Stay Honest and Authentic
When deciding a cause to stand for, remain transparent about the pros and cons of various ideas.
At the WhipSmart summit this year, Newswhip hosted a panel of brand leaders who discussed their experiences creating socially conscious campaigns. Dan Mazei, Head of Global Newsroom at Reebok, discussed the story behind Reebok’s “Nevertheless She Persisted” t-shirt, which was created almost immediately after a stirring senatorial conflict.
He explained, “All of us have to operate as communicators within an environment of transparency, honesty, and trust with leadership.
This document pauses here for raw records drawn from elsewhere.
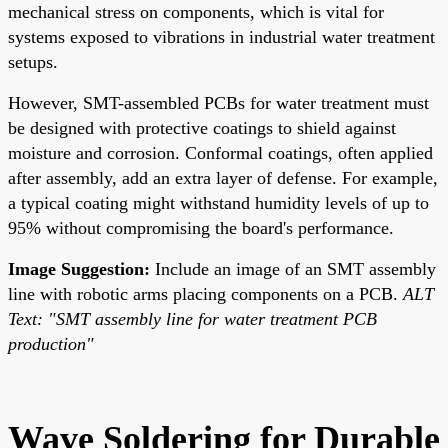
mechanical stress on components, which is vital for
systems exposed to vibrations in industrial water treatment
setups.
However, SMT-assembled PCBs for water treatment must
be designed with protective coatings to shield against
moisture and corrosion. Conformal coatings, often applied
after assembly, add an extra layer of defense. For example,
a typical coating might withstand humidity levels of up to
95% without compromising the board's performance.
Image Suggestion:
Include an image of an SMT assembly
line with robotic arms placing components on a PCB.
ALT
Text: "SMT assembly line for water treatment PCB
production"
Wave Soldering for Durable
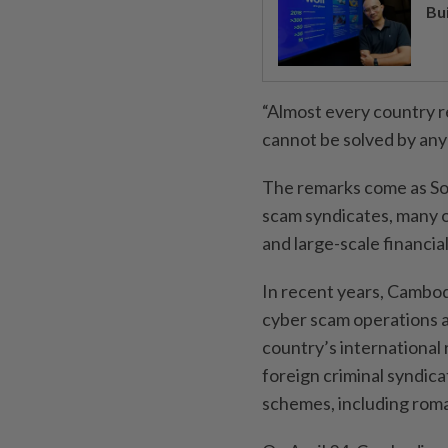
Bu
“Almost every country re
cannot be solved by any
The remarks come as So
scam syndicates, many o
and large-scale financia
In recent years, Cambod
cyber scam operations a
country’s internationa
foreign criminal syndica
schemes, including rom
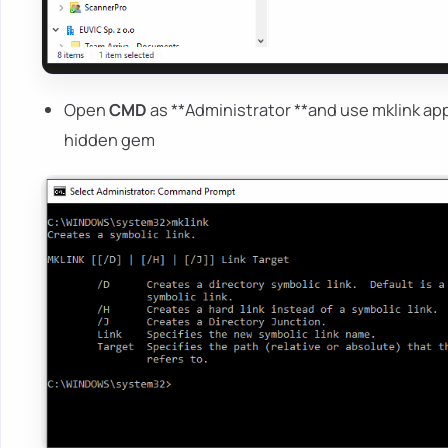
Open
CMD
as **Administrator **and use mklink app
hidden gem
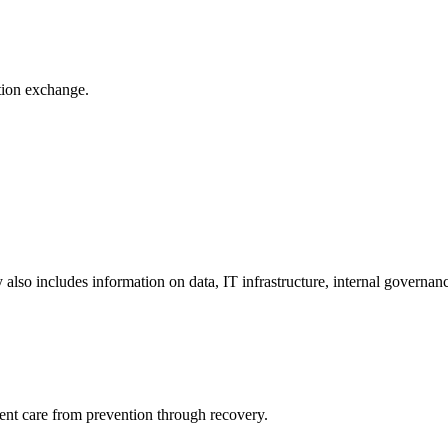
ation exchange.
y also includes information on data, IT infrastructure, internal governan
ient care from prevention through recovery.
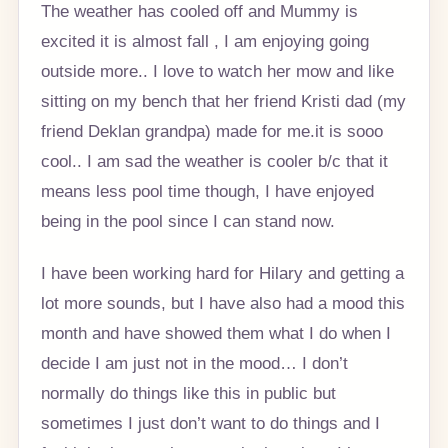
The weather has cooled off and Mummy is
excited it is almost fall , I am enjoying going
outside more.. I love to watch her mow and like
sitting on my bench that her friend Kristi dad (my
friend Deklan grandpa) made for me.it is sooo
cool.. I am sad the weather is cooler b/c that it
means less pool time though, I have enjoyed
being in the pool since I can stand now.
I have been working hard for Hilary and getting a
lot more sounds, but I have also had a mood this
month and have showed them what I do when I
decide I am just not in the mood… I don’t
normally do things like this in public but
sometimes I just don’t want to do things and I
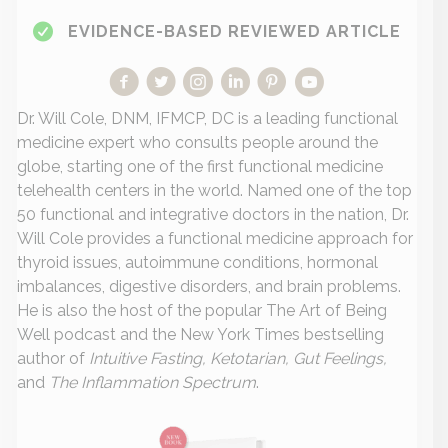
EVIDENCE-BASED REVIEWED ARTICLE
Dr. Will Cole, DNM, IFMCP, DC is a leading functional
medicine expert who consults people around the
globe, starting one of the first functional medicine
telehealth centers in the world. Named one of the top
50 functional and integrative doctors in the nation, Dr.
Will Cole provides a functional medicine approach for
thyroid issues, autoimmune conditions, hormonal
imbalances, digestive disorders, and brain problems.
He is also the host of the popular The Art of Being
Well podcast and the New York Times bestselling
author of
Intuitive Fasting, Ketotarian, Gut Feelings,
and
The Inflammation Spectrum
.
I think that that trust was afforded to me on this, and our transparency about the pros and cons of it is what allows the thumbs up to happen.”
Choose a brand mission that is authentic to your brand. Mazei advises brands to stand for what is authentic to the core of their brand and the reason it exists. After all, you’ll be able to move forward with a mission that aligns with the organization as a whole.
An example of choosing a mission that just makes sense in the context of the company comes from Aetna, a health insurance company. Last year, Aetna launched a new brand platform called “You don’t join us, we join you.” As part of their brand mindset, Aetna started listening to social media conversations and responded with posts around mental health and self-care.
Now’s the Time
Socially driven brands will ultimately be more successful.
Casey DePalma, Director of Digital Engagement and PR at Unilever, elucidated the need for brands to find their meaning: “At the end of the day, we know that socially conscious, socially driven, or purpose driven brands grow faster than brands that aren’t.
We’re not doing things just because they’re nice to do or we think they’re the right thing to do. It’s good for people and it’s good for business so the impact has to come through the fact that we’re actually selling a product.”
During the holidays this year, many individuals will be taking more time than usual to contemplate the year and what mindset and goals they’d like to bring into the new year. Why wouldn’t your brand do the same?